Trata-se de um discurso “politicamente correto”, que tem forte impacto positivo junto à opinião pública, especialmente quando acena com a construção de uma nação com crescimento sustentável e justiça social e com a possibilidade de acesso das pessoas de baixa renda à educação superior. Atende, portanto ao objetivo de criar um ambiente social favorável para a aprovação do Anteprojeto de Lei da Educação Superior.

Porém, a análise acurada permite identificar que idéias de forte impacto como educação como bem público e direito social, Estado como guardião da qualidade e universidade autônoma e democrática, são (re)significadas e compatibilizadas com outras que lhes são opostas.

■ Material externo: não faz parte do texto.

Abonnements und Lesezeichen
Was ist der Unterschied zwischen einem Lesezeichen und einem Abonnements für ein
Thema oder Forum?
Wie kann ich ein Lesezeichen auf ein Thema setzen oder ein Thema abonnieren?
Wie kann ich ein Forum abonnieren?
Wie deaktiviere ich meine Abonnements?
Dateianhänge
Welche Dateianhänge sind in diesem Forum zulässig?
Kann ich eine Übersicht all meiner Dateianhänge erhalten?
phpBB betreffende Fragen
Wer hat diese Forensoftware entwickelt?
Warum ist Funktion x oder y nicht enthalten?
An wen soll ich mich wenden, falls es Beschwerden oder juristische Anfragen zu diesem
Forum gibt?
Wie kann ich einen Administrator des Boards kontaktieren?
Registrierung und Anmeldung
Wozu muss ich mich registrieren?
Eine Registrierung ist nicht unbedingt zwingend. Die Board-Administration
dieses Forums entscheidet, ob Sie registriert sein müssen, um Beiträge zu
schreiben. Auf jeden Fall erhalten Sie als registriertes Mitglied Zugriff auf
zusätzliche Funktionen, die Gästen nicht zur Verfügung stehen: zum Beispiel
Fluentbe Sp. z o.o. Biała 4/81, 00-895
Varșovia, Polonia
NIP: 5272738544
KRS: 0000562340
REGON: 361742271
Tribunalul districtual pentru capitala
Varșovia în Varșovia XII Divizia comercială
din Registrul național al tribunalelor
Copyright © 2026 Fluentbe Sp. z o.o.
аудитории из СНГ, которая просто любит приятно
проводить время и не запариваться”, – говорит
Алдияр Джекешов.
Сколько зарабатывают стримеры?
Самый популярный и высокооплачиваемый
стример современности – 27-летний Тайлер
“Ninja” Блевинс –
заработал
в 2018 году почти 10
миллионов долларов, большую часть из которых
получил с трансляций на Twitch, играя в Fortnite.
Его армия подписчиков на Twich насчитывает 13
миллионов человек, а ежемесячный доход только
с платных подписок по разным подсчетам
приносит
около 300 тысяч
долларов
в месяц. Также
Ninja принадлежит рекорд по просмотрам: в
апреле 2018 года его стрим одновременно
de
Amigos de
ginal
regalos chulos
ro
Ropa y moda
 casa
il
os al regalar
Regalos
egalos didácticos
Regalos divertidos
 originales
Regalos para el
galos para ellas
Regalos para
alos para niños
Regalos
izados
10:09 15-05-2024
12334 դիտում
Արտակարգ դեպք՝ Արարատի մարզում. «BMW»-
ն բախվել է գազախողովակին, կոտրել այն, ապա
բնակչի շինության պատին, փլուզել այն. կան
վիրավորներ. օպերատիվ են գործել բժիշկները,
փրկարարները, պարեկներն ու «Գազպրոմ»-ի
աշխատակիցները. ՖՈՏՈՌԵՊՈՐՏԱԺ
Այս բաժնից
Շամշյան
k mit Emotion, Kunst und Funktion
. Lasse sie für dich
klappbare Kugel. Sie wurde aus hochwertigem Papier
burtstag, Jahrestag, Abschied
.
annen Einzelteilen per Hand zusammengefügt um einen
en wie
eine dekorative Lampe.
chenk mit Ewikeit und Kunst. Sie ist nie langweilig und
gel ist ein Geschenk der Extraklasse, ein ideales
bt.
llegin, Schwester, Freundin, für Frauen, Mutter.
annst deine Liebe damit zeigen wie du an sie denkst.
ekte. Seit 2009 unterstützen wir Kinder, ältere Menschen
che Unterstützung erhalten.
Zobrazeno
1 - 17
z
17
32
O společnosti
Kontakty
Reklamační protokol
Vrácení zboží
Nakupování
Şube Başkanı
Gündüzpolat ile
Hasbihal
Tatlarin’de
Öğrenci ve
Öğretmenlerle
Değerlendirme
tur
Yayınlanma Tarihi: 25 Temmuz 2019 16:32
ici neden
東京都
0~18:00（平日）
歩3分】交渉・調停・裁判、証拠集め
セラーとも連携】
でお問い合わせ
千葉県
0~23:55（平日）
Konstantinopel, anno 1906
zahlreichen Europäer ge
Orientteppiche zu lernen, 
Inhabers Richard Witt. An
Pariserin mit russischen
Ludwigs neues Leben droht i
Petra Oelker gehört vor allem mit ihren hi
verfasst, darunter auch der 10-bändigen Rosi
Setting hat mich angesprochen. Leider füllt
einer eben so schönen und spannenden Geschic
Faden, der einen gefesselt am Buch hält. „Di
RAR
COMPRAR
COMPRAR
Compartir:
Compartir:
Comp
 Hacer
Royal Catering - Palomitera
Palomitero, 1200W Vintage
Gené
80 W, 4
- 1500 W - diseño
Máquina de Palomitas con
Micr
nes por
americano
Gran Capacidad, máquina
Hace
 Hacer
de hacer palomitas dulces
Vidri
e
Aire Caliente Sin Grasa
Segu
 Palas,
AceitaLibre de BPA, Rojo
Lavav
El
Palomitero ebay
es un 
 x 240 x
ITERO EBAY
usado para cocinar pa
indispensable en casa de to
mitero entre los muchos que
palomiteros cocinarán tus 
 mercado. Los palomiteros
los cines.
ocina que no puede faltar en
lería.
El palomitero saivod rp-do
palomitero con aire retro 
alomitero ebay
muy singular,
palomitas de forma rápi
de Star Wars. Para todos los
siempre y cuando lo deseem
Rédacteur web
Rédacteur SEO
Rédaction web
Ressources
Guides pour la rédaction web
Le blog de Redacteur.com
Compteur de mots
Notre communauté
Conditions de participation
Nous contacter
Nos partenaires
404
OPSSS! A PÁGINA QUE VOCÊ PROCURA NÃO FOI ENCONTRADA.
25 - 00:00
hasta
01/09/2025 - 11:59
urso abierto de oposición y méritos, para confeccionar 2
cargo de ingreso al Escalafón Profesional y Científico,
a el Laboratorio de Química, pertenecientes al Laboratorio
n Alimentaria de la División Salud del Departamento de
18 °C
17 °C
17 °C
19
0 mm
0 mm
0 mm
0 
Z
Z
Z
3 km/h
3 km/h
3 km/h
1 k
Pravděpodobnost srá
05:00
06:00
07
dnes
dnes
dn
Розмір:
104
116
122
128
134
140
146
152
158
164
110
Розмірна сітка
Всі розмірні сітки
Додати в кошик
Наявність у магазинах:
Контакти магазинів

Assim, a idéia de educação como bem público é (re)significada neste discurso e compatibilizada com a concepção de que, instituições de ensino com fins lucrativos, embora regidas pela lógica do mercado, são instituições públicas. Assim educação é ao mesmo tempo bem público e mercadoria.

Já a noção de educação como direito social é combinada com a de mérito, sob o princípio da igualdade de oportunidades, logo, o usufruto do direito é condicionado ao mérito. Tem direito à educação superior quem é capaz.

A imagem do Estado como guardião do interesse geral e da democratização do acesso ao ensino superior é combinada com a compra de vagas em instituições particulares, reduzindo assim o quantitativo de vagas ociosas de que dispõem. O interesse privado é metamorfoseado em interesse público.

A sociedade civil, reconhecida e legitimada como interlocutora da universidade é restrita a pessoas jurídicas. Portanto, os movimentos sociais

que não se organizam legalmente e gozam desse status estão excluídos do diálogo.

A autonomia didática e científica é combinada com destinação de recursos segundo resultados de avaliações e contratos de gestão. É a autonomia regrada por parâmetros decididos por quem financia a universidade

Por outro lado a defesa da democratização do acesso à educação superior, da inclusão social pela educação e o repúdio ao lucro fácil e à mercantilização do ensino, conforme significados no discurso, são coerentes com a idéia de humanização do capitalismo, que fundamenta a concepção de crescimento sustentável com justiça social, indicado como diretriz do projeto de desenvolvimento, que o governo Lula pretende implementar no país, com a contribuição das instituições de ensino superior, entre elas a universidade.